O resultado foi um verdadeiro “camuflagem molecular”. As células antigas continuavam sendo reconhecidas e eliminadas pelo anticorpo, enquanto as células editadas permaneciam praticamente invisíveis ao tratamento.
Essa abordagem permitiu que ambas as etapas ocorressem simultaneamente, reduzindo a necessidade de esperar que o anticorpo desaparecesse do organismo antes de realizar o transplante.

Os testes mostraram que as novas células conseguiram ocupar a medula óssea
Para avaliar a estratégia, os pesquisadores transplantaram células-tronco hematopoiéticas humanas em modelos animais. Inicialmente, estabeleceram uma população de células sem qualquer modificação genética. Em seguida, administraram o anticorpo contra KIT para reduzir essas células e introduziram as células previamente editadas enquanto o medicamento ainda permanecia ativo.
Os resultados chamaram atenção. Mais de 70% das células originais foram eliminadas, enquanto as células modificadas sobreviveram, ocuparam progressivamente a medula óssea e passaram a produzir normalmente diferentes tipos de células sanguíneas.
Outro aspecto considerado bastante positivo foi a diversidade celular.
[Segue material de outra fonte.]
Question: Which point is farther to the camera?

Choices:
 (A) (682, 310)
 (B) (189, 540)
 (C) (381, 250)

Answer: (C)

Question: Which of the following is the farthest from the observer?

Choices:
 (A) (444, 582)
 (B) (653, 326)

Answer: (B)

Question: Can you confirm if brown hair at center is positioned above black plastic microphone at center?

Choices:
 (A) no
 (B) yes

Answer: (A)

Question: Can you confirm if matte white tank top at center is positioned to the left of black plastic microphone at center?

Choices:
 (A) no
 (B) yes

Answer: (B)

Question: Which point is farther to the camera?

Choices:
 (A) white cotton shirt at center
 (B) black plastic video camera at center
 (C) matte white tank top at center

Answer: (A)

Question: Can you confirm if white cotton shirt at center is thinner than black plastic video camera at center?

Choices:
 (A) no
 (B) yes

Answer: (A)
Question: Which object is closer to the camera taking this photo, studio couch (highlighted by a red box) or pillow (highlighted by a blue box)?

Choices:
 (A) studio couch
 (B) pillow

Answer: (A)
Em vez de apenas alguns poucos clones dominarem toda a medula, o novo tecido permaneceu formado por uma população variada de células, reduzindo preocupações relacionadas à expansão descontrolada de determinados grupos celulares.
Os pesquisadores também combinaram essa estratégia com uma segunda edição genética voltada ao tratamento da anemia falciforme e da beta-talassemia. Nesse caso, modificaram o gene BCL11A, responsável por reduzir a produção de hemoglobina fetal após o nascimento.
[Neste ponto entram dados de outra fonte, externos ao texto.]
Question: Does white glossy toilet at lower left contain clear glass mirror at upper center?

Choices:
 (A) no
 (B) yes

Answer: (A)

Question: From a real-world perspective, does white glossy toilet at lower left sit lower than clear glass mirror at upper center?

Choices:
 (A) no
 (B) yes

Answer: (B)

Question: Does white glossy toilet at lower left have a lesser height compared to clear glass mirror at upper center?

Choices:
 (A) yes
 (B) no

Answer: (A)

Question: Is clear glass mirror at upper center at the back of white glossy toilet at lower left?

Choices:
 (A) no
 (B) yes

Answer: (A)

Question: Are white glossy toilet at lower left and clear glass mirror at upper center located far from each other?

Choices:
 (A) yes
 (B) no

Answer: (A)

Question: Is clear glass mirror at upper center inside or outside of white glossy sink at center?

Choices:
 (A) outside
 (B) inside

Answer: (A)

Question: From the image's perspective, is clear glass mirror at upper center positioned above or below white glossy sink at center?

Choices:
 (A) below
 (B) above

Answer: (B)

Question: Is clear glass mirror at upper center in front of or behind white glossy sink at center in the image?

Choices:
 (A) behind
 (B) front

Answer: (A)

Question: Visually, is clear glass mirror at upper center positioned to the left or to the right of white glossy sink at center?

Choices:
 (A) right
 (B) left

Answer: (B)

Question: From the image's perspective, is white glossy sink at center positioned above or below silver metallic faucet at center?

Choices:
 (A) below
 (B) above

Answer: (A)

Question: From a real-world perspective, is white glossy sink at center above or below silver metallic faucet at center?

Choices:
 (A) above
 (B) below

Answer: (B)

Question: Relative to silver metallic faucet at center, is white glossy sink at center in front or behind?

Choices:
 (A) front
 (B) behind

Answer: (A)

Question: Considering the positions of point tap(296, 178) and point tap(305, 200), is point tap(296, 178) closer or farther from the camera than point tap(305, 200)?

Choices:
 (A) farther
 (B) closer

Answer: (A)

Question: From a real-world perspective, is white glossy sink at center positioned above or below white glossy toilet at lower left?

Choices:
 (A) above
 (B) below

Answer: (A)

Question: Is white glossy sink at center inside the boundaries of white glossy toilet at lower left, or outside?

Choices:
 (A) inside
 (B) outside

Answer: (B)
Ao bloquear parcialmente essa função, as células voltaram a produzir hemoglobina fetal, capaz de compensar parte das alterações provocadas por essas doenças hereditárias do sangue.
Embora os resultados ainda estejam restritos a estudos com células humanas e modelos animais, o avanço representa uma mudança importante na forma como os transplantes poderão ser realizados no futuro.
Antes de qualquer aplicação clínica, ainda será necessário confirmar a segurança da técnica, avaliar possíveis respostas imunológicas às proteínas modificadas e realizar testes em animais maiores antes de iniciar estudos com pacientes.
Mesmo assim, a proposta altera completamente a lógica do procedimento. Em vez de recorrer à quimioterapia para eliminar indiscriminadamente a medula óssea, a estratégia utiliza um anticorpo capaz de distinguir quais células devem ser removidas e quais precisam ser preservadas. Se os próximos estudos confirmarem esses resultados, transplantes para doenças como anemia falciforme e beta-talassemia poderão se tornar muito menos agressivos e significativamente mais seguros.